The official reason is the failure to agree a deal with Mosley on his demand for budget caps of £40 million for each team. The real reason is that the teams - Brawn GP, Ferrari, Renault, Red Bull, Toro Rosso, Toyota, BMW and McLaren Mercedes - have finally reached the end of their tether with a man they see as dictatorial and unreasonable.
Although the teams refuse to say it, behind the closed doors of their glistening steel and glass motorhomes they all admit that they can no longer work with the FIA president. If they were willing to overlook the sex and Nazi headlines of last year, the sudden introduction of new, expensive and, they say, unnecessary regulations has become too much to take. The drip, drip of tension has turned into a flood and Mosley can no longer put his finger into the Formula One dam.
There was probably no greater signal of what was to come than last Sunday wh en Luca di Montezemolo, the suave president of Ferrari, climbed up into the starter's box at Le Mans to wave the flag to start the famous 24-hour endurance race. Within minutes, he was telling reporters that Ferrari might one day return as a fully-fledged manufacturer to the great, old race if it left Formula One.
That was because he was finding it difficult to win a compromise with the FIA. He meant a compromise with Mosley, who has become Montezemolo's foe. Just as the FIA's punishment of McLaren Mercedes over the past two years was seen by the outside world as a Mosley vendetta against Ron Dennis, the team's principal, this row appears to be getting personal.
The problem for the teams is that although they want to see the back of Mosley, there is no mechanism for them to get him out. Mosley's constituency is the dozens of motoring clubs around the world that comprise the Federation Internationale de l'Automobile, and Formula One, although highly lucrative, is only a fraction of the membership.
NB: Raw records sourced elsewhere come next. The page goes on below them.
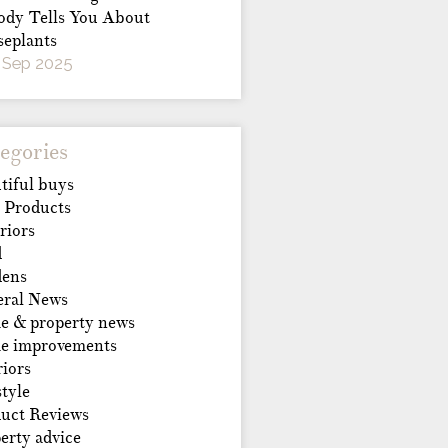
dy Tells You About
eplants
 Sep 2025
egories
tiful buys
 Products
riors
d
dens
ral News
 & property news
e improvements
riors
style
uct Reviews
erty advice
The teams did not vote him in and they cannot vote him out.
The FIA's World Motorsport Council meets next week when Mosley could announce that he intends to stand for a new term of office later this year, but Sir Jackie Stewart, the three times F1 world champion, is no doubt it is time for Mosley to go.
"I think the teams do want Max to go because I think frankly some of the decisions made over the year have been very questionable,"
Stewart, who has been on the end of Mosley's lacerating tongue, told Autosport magazine. "I think a lot of people are kind of fed up with the dictatorial attitude.
"It's been coming for some time. I think the teams feel that they have been bullied in some way for quite a long time, trying to force things through. I have said for a long time that the FIA needs to be restructured and there needs to be more corporate governance. If that had taken place we would not be in the position we're in at the present time."
Appeals to Bernie Ecclestone, who represents the commercial rights holders, CVC Capital Partners, to sort out the dispute have so far not produced any results, although he and CVC are the biggest potential losers if a breakaway series goes ahead. Ecclestone protested he knew nothing as he walked into Silverstone before the Friday morning practice session for a British Grand Prix that seems largely overshadowed by the events off the track.
He has been through this before, though, and dragged Formula One back from the brink four years ago as the teams threatened to walk away then. This time the threat is more serious and there seems no way back, while Ecclestone seems powerless to broker a peace in the war between Montezemolo and Mosley. It seems that something will have to give - and the teams want that something to be Mosley.